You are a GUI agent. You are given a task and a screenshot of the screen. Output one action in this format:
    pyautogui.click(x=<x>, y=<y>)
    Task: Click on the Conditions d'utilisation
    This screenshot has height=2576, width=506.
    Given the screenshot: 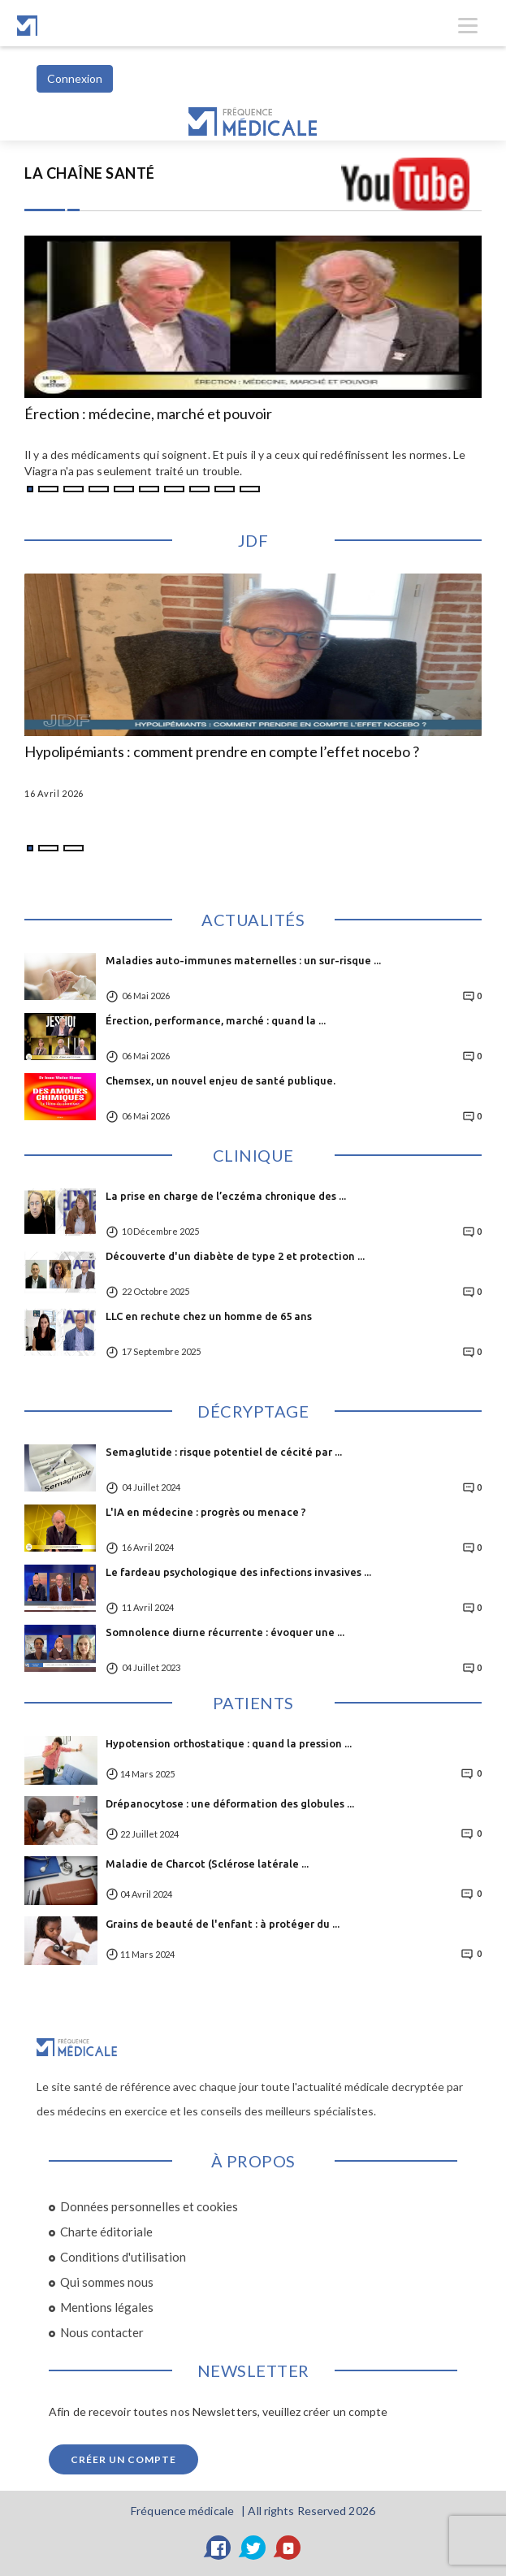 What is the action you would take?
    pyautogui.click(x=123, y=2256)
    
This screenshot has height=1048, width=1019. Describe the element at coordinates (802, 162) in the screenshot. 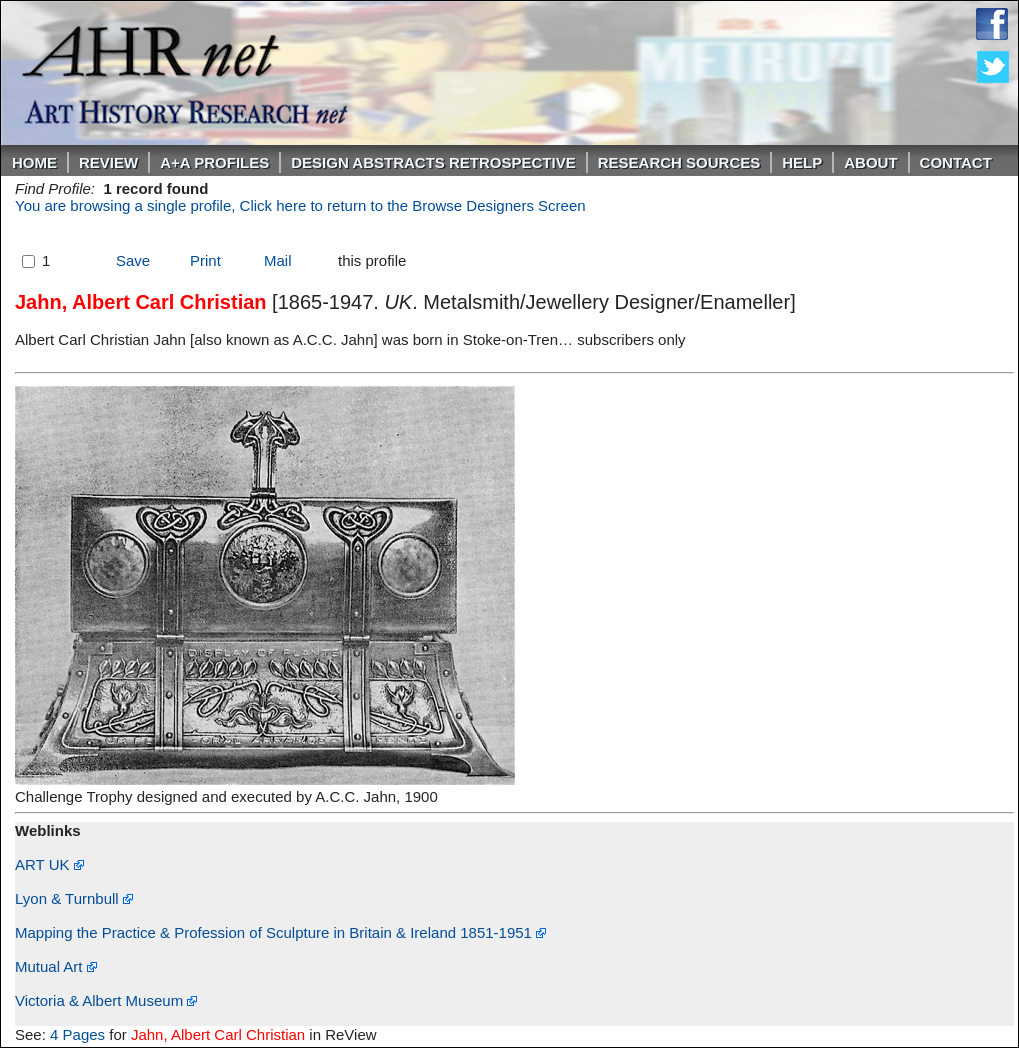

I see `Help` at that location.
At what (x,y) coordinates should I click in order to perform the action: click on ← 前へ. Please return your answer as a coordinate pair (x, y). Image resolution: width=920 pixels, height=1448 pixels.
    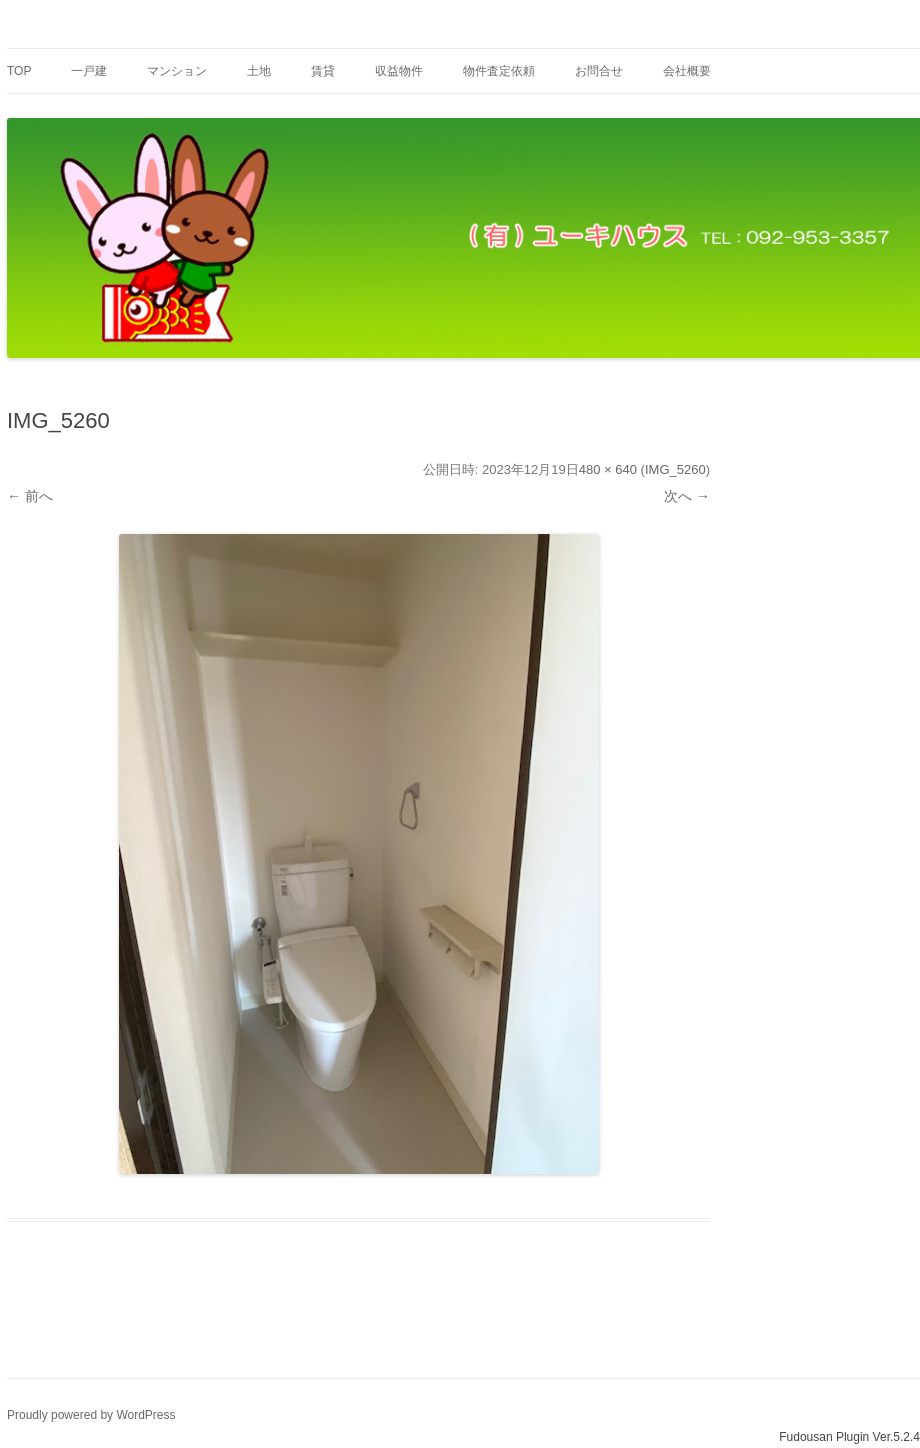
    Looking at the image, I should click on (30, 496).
^^^^^^^^
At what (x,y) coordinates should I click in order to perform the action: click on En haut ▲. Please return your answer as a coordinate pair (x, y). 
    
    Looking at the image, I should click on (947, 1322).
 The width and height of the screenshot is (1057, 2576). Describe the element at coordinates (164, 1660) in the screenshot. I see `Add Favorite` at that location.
^^^^^^^^
▶ EXERCISE REQUIREMENTS
In the data above, retype exactly and only the lines between the one holding "You are a GUI" and the one holding "This screenshot has height=2576, width=506.", inclusive.

▶ SOLUTION
You are a GUI agent. You are given a task and a screenshot of the screen. Output one action in this format:
    pyautogui.click(x=<x>, y=<y>)
    Task: Click on the Conditions d'utilisation
    This screenshot has height=2576, width=506.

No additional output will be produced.